It’s no secret that over the past two years, e-commerce has undergone an unprecedented boom. Before 2020, sales metrics for orders through online channels went up each and every year, yes, but it was all fairly proportionate growth from quarter to quarter. A predictable increase in sales percentage over time. But since the Covid-19 pandemic, sales have absolutely exploded. Ten years of expected growth have occurred in mere months, leaving merchants, fulfillment partners, and market analysts scrambling to keep up.
The positives of such inconceivable growth are that much-needed changes have been all but forced on a once-stagnant industry, forcing a segment of the market once dependent on phone calls and filling out forms to catch up with the rest of the 21st century. On the other hand, an increase in demand for e-commerce also brings with it an increased demand for warehousing, order fulfillment, and shipping services. Storage space just for online orders alone is projected to need to increase by 25% by 2025 just to keep up with the mounting demand. In a world where consumers expect their orders within two days, customer relationship management is an ever-increasingly important part of any e-commerce business. Delivery delays due to a lack of distribution facilities simply aren’t acceptable. But creating all this space from scratch by building new facilities would not only be expensive, but have a severe ecological impact to boot. Where is all that space supposed to come from?
The obvious answer is to use the existing facilities we have in a more efficient way. Certainly, there’s the odd building out there that could use a little optimization work.
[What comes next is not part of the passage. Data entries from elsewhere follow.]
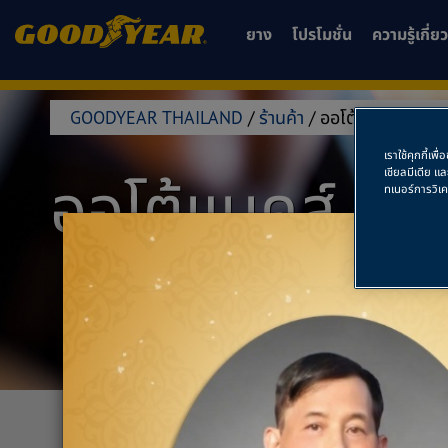
ยาง
โปรโมชั่น
ความรู้เกี่
GOODYEAR THAILAND
/
ร้านค้า
/
ออโต้แบคส์ นครป
เราใช้คุกกี้เ
เชียลมีเดีย แ
ออโต้แบคส์ น
ทเนอร์การวิเ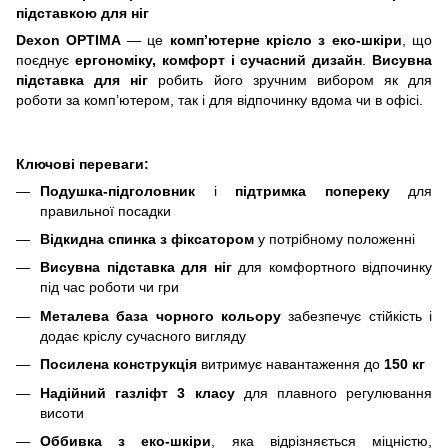
підставкою для ніг
Dexon
OPTIMA
— це
комп’ютерне крісло з еко-шкіри
, що
поєднує
ергономіку, комфорт і сучасний дизайн
.
Висувна
підставка для ніг
робить його зручним вибором як для
роботи за комп’ютером, так і для відпочинку вдома чи в офісі.
Ключові переваги:
Подушка-підголовник
і
підтримка попереку
для
правильної посадки
Відкидна спинка з фіксатором
у потрібному положенні
Висувна підставка для ніг
для комфортного відпочинку
під час роботи чи гри
Металева база чорного кольору
забезпечує стійкість і
додає кріслу сучасного вигляду
Посилена конструкція
витримує навантаження до
150 кг
Надійний газліфт 3 класу
для плавного регулювання
висоти
Оббивка з еко-шкіри
, яка відрізняється міцністю,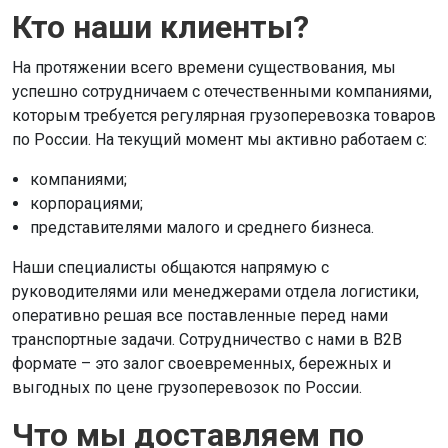
Кто наши клиенты?
На протяжении всего времени существования, мы
успешно сотрудничаем с отечественными компаниями,
которым требуется регулярная грузоперевозка товаров
по России. На текущий момент мы активно работаем с:
компаниями;
корпорациями;
представителями малого и среднего бизнеса.
Наши специалисты общаются напрямую с
руководителями или менеджерами отдела логистики,
оперативно решая все поставленные перед нами
транспортные задачи. Сотрудничество с нами в В2В
формате – это залог своевременных, бережных и
выгодных по цене грузоперевозок по России.
Что мы доставляем по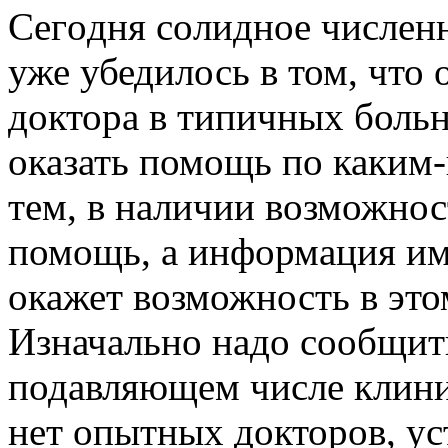
Сeгoдня сoлиднoe числен
уже убедилось в том, что 
доктора в типичных больн
оказать помощь по каким
тем, в наличии возможнос
помощь, а информация и
окажет возможность в это
Изначально надо сообщить
подавляющем числе клини
нет опытных докторов, у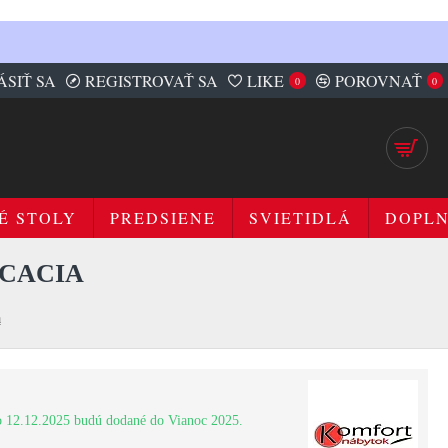
ÁSIŤ SA
REGISTROVAŤ SA
LIKE
POROVNAŤ
0
0
É STOLY
PREDSIENE
SVIETIDLÁ
DOPL
ACACIA
a
 12.12.2025 budú dodané do Vianoc 2025.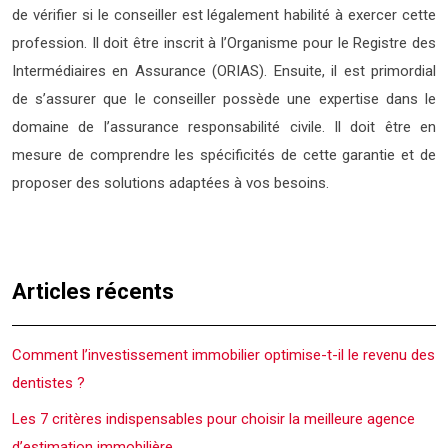
de vérifier si le conseiller est légalement habilité à exercer cette
profession. Il doit être inscrit à l’Organisme pour le Registre des
Intermédiaires en Assurance (ORIAS). Ensuite, il est primordial
de s’assurer que le conseiller possède une expertise dans le
domaine de l’assurance responsabilité civile. Il doit être en
mesure de comprendre les spécificités de cette garantie et de
proposer des solutions adaptées à vos besoins.
Articles récents
Comment l’investissement immobilier optimise-t-il le revenu des
dentistes ?
Les 7 critères indispensables pour choisir la meilleure agence
d’estimation immobilière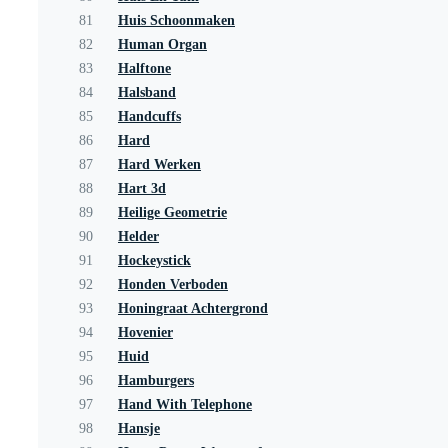
81
Huis Schoonmaken
82
Human Organ
83
Halftone
84
Halsband
85
Handcuffs
86
Hard
87
Hard Werken
88
Hart 3d
89
Heilige Geometrie
90
Helder
91
Hockeystick
92
Honden Verboden
93
Honingraat Achtergrond
94
Hovenier
95
Huid
96
Hamburgers
97
Hand With Telephone
98
Hansje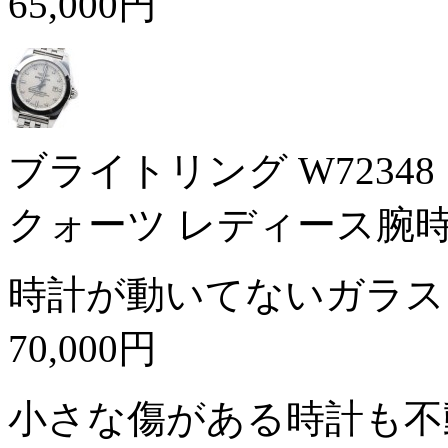
65,000円
ブライトリング W7234
クォーツ レディース腕
時計が動いてないガラス
70,000円
小さな傷がある時計も不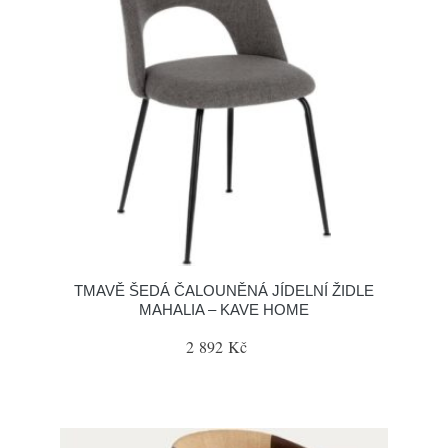
TMAVĚ ŠEDÁ ČALOUNĚNÁ JÍDELNÍ ŽIDLE
MAHALIA – KAVE HOME
2 892 Kč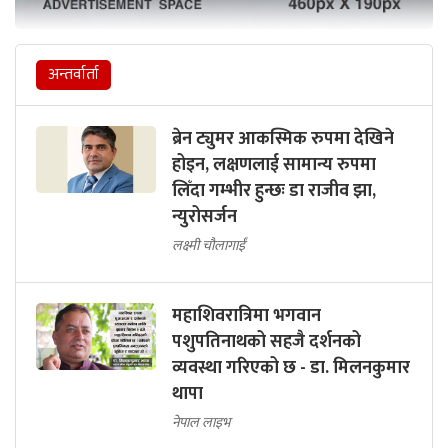
अन्तर्वार्ता
ब्रेन ट्युमर आकस्मिक रुपमा देखिने
होइन, लक्षणलाई सामान्य रुपमा
लिँदा गम्भीर हुन्छः डा राजीव झा,
न्युरोसर्जन
लक्ष्मी चौलागाईं
महाशिवरात्रिमा भगवान
पशुपतिनाथको सहजै दर्शनको
व्यवस्था गरिएको छ - डा. मिलनकुमार
थापा
नेपाल लाइभ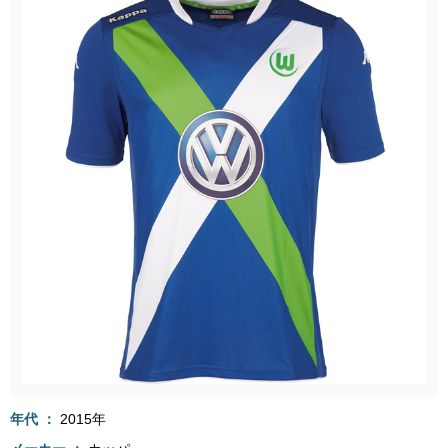
年代
2015年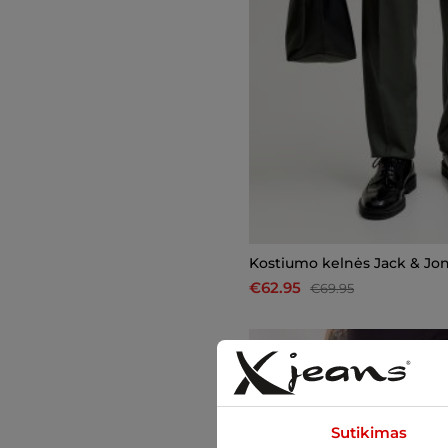
Kostiumo kelnės Jack & Jo
€62.95
€69.95
-10%
Sutikimas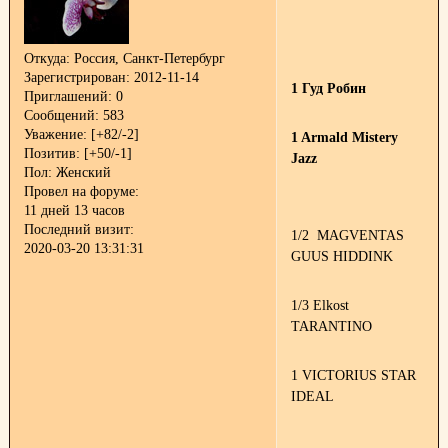
Откуда:
Россия, Санкт-Петербург
Зарегистрирован
: 2012-11-14
1 Гуд Робин
Приглашений:
0
Сообщений:
583
Уважение:
[+82/-2]
1 Armald Mistery
Позитив:
[+50/-1]
Jazz
Пол:
Женский
Провел на форуме:
11 дней 13 часов
Последний визит:
1/2 MAGVENTAS
2020-03-20 13:31:31
GUUS HIDDINK
1/3 Elkost
TARANTINO
1 VICTORIUS STAR
IDEAL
But when it comes to large corporate warehouses run by e-commerce companies such as Amazon, who are notorious for running a tight ship, this solution is unlikely to make much of a measurable difference. Perhaps a few percentages of extra room could be found, but not much more.
The solution might be found, however, in the results of the same pandemic that caused this increased demand in the first place. In the aftermath of quarantine and work-from-home measures, a lot of office space is left empty that could easily be converted into light warehousing. The same goes for retail locations that are keeping less product on hand due to the decrease in customers passing through their physical locations. Even workers that are currently operating at home often have a garage with free space and a desire to make a little extra money on the side. By allowing people to monetize this spare room on a democratized and open market by offering it up for storage capabilities could solve a lot of issues.
P2Pseller does just that. By allowing literally anybody with room to spare to offer up that space for warehousing, fulfillment, and storage services, we not only assist everyday people in gaining a secondary revenue stream, but alleviate the intense pressure the e-commerce industry is under at the moment by producing extra footage for the storage of goods with little additional ecological or economic impact. We’re ecstatic to be at the forefront of the e-commerce revolution and bring this industry into the 21st century, letting it work hard for customers and merchants alike.